Employment Friday delivered one of the strongest jobs reports in recent memory. Non-farm payrolls came in at 172,000, blowing past the 88,000 expectation. Upward revisions added another 93,000. Wages grew at ~0.3%.
The market sold off anyway.
@CathieDWood thinks investors have the story backwards. Productivity is running near 3%. Unit labor costs are near half a percent. She says that is not an inflationary setup but a boom with contained costs.
The yield curve is flattening despite a ~55% surge in oil prices over three months. The bond market is not buying the inflation narrative. Neither are we. If the Iran war resolves and oil pulls back, inflation could go negative this year.
Capital spending has broken out of a 30-year range. The AI infrastructure buildout is creating a ripple effect across manufacturing. SpaceXAI built Colossus for roughly $30 billion and Anthropic is paying $15 billion a year to use it. We believe the returns on this infrastructure are unlike anything in prior technology cycles.

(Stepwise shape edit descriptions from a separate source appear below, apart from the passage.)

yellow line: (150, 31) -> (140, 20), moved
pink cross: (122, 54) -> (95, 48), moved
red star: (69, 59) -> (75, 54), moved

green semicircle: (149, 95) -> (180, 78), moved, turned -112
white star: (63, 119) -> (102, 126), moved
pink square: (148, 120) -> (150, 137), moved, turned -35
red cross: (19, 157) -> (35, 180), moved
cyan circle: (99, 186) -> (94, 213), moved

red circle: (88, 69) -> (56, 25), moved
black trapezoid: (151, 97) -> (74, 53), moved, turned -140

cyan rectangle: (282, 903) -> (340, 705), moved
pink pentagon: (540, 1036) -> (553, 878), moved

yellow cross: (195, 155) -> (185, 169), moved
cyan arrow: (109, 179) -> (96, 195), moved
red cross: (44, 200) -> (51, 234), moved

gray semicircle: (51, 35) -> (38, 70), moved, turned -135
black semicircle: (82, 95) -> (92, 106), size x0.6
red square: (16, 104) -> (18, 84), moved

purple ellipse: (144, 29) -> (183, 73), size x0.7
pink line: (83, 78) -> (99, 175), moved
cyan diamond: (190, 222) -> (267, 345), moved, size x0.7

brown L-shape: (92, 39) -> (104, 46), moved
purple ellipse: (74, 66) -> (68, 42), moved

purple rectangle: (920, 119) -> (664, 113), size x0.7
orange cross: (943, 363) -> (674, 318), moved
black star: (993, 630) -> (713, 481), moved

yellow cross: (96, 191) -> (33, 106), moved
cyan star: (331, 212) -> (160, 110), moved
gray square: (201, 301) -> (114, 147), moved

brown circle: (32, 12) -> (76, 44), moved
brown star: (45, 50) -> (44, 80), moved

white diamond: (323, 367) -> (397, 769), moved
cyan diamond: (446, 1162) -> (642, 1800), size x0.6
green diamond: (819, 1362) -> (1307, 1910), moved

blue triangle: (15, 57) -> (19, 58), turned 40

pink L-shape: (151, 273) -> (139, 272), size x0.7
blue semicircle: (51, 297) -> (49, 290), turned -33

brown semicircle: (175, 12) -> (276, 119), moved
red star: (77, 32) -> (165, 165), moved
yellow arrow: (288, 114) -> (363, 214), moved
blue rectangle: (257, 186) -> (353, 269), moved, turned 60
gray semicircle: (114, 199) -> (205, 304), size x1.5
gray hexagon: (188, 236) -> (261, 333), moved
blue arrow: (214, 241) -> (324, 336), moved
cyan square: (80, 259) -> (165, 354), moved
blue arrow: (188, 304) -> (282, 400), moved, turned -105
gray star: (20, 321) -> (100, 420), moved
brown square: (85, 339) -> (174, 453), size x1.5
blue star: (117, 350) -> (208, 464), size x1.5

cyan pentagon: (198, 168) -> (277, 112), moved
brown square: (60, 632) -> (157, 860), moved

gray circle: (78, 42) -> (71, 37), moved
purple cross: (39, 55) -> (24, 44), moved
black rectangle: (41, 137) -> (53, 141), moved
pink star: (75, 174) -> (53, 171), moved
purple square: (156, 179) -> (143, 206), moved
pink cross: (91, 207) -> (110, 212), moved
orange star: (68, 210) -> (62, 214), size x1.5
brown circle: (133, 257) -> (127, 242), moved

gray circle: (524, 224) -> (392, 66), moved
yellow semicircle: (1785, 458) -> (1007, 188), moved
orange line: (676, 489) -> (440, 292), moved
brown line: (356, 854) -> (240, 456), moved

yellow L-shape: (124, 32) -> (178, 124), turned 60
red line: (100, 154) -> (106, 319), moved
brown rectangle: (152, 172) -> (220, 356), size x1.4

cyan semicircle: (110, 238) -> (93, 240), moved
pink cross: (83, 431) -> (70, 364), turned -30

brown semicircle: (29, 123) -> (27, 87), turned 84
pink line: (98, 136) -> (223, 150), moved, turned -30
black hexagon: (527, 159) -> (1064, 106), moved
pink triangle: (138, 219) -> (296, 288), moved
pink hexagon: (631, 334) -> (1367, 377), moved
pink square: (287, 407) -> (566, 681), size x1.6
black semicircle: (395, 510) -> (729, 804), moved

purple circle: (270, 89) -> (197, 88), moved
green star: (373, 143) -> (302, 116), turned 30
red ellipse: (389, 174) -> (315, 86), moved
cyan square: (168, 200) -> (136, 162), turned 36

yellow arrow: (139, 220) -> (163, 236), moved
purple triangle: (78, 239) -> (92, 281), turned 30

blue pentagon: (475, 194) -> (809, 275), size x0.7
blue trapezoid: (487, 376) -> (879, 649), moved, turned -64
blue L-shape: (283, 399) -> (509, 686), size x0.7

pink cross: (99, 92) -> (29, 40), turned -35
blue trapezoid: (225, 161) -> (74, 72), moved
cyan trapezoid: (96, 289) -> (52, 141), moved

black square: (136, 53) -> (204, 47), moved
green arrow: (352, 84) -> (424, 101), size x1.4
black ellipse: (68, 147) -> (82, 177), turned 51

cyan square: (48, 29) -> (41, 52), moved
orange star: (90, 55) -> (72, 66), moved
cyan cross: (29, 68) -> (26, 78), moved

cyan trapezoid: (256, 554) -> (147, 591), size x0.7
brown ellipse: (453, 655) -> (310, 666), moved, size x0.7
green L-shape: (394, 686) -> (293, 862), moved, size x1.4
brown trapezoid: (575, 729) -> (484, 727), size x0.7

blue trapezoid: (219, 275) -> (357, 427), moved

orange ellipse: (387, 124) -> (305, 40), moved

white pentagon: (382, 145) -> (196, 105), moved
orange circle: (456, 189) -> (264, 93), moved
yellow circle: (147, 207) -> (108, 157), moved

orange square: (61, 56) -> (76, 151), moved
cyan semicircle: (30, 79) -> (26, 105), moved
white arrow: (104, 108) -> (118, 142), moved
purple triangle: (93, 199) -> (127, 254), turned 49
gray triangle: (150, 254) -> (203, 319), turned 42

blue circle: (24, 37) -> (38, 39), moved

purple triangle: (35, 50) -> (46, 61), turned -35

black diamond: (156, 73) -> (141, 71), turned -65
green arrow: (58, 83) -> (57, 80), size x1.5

On the dollar, gold, and the inflation trade: prediction markets are pricing in a US Dollar Index reversal toward 101.9, gold peaked the day Kevin Warsh was appointed, and Cathie Wood believes the inflation trade may already be over.
From where we sit, the economy is healthier than the headlines suggest, inflation is lower than people fear, and the AI infrastructure cycle is just getting started.